Trasfusioni del sangue e rischio di infezione
“Su un paziente oncologico la trasfusione può aumentare un rischio di recidiva ma soprattutto d’infezione e in quel caso le cure di chemio saltano se si ha un’infezione- spiega il chirurgo.
D’altro canto anche la risposta personale al tumore con un’anemia troppo grave porta ad altre conseguenze e quindi bisogna bilanciare caso per caso”, precisa ancora.
Nella sua carriera, racconta, “ho operato centinaia di pazienti Testimoni di Geova sia nei tanti anni al Rizzoli, sia a Firenze che a Pisa, e abbiamo cercato sempre di rispondere a queste loro richieste e nella stragrande maggioranza dei casi ci siamo riusciti”.

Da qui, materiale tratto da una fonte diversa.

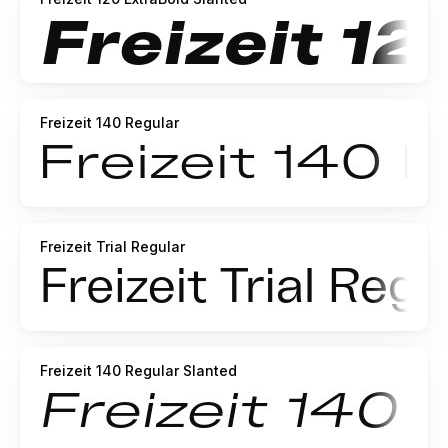
Freizeit 140 Regular
Freizeit Trial Regular
Freizeit 140 Regular Slanted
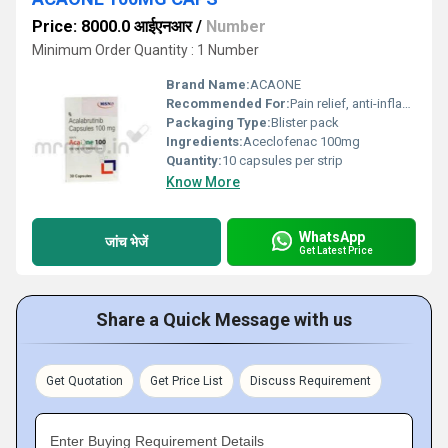
Price: 8000.0 आईएनआर
/
Number
Minimum Order Quantity : 1 Number
Brand Name:
ACAONE
Recommended For:
Pain relief, anti-inflammatory therapy
Packaging Type:
Blister pack
Ingredients:
Aceclofenac 100mg
Quantity:
10 capsules per strip
Know More
WhatsApp
जांच भेजें
Get Latest Price
Share a Quick Message with us
Get Quotation
Get Price List
Discuss Requirement
Enter Buying Requirement Details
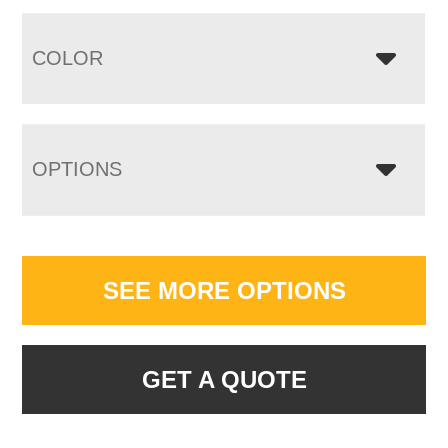
COLOR
OPTIONS
SEE MORE OPTIONS
GET A QUOTE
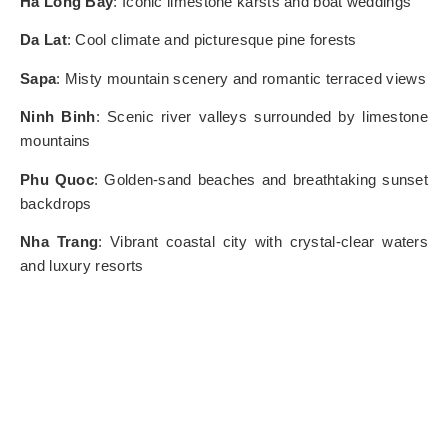
Ha Long Bay
: Iconic limestone karsts and boat weddings
Da Lat
: Cool climate and picturesque pine forests
Sapa
: Misty mountain scenery and romantic terraced views
Ninh Binh
: Scenic river valleys surrounded by limestone
mountains
Phu Quoc
: Golden-sand beaches and breathtaking sunset
backdrops
Nha Trang
: Vibrant coastal city with crystal-clear waters
and luxury resorts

Le alternative in sala operatoria
I rimedi da approntare in sala operatoria per non arrivare ad emergenze conclamate ci sono: “In situazioni estreme con perdite rapide e massive di sangue si rischia di perdere l’ammalato, ma nella chirurgia programmata puoi mettere in campo tante strategie come una terapia preoperatoria con eritropoietina, anestesia ipotensiva, puoi fare- continua Capanna- il recupero intraoperatorio delle perdite ematiche e ci sono tecnologie per far sanguinare meno i pazienti, dai cateteri con palloncino nei grossi vasi, alla crioterapia. Se c’è una massa tumorale voluminosa esistono sonde che la gelano, e ancora colle emostatiche per evitare il sanguinamento dei grossi vasi”.
Il professor Capanna affronta una chirurgia molto impegnativa che riguarda tumori delle ossa e parti molli: “Si tratta di una chirurgia di necessità e impegnativa sia per asportazione del tumore sia nella parte ricostruttiva che richiede trapianti massivi da donatore, mega protesi, protesi 3D, o microchirurgia con interventi molto lunghi e complessi con ricostruzione vascolari o grosse demolizioni del bacino, ma anche per l’ortopedia più generale, come la protesi del ginocchio o dell’anca; in questi casi l’ematocrito critico rappresenta un problema”, puntualizza richiamando l’attenzione a quanto sia necessario fare il possibile per non ritrovarsi mai in quelle condizioni di emergenza.
Le perplessità di alcuni medici
I medici hanno delle resistenze a dire addio alle trasfusioni?
“Non c’è più un pregiudizio- secondo il professore- credo che per una questione psicologica il medico ha sempre davanti a sé il rischio che il paziente, anche per un intervento banale (se si rompe un’arteria, si verifica un crollo ipotensivo, una cosa inaspettata), possa morire e la necessità di fare una trasfusione salvavita è un pensiero ineliminabile per il medico. Ognuno ha il suo credo.
Come medico, non posso accettare in coscienza che il paziente mi muoia durante un intervento ma- spiega Capanna- se si cerca di ripristinare il volume ematico e l’ossigenazione a tutti i costi, se si mette in campo tutto quello che dicevo, non si arriva a mettersi in quella situazione estrema e quindi chi rifiuta le trasfusioni si sente sicuro che farai di tutto per non farlo e questo crea fiducia e armonia”.
A questo proposito Capanna ha commentato l’esperienza di collaborazione con i Comitati di assistenza sanitaria dei Testimoni di Geova come “molto positiva”. Con un paziente che non autorizza una trasfusione ci si assume un obbligo morale, e da medico io accetto questo loro credo.
Alcuni medici non accettano questa condizione, “pretendono di essere autorizzati a fare le trasfusioni- commenta il professore- ma se ci si irrigidisce sulle posizioni, salta la fiducia”, conclude.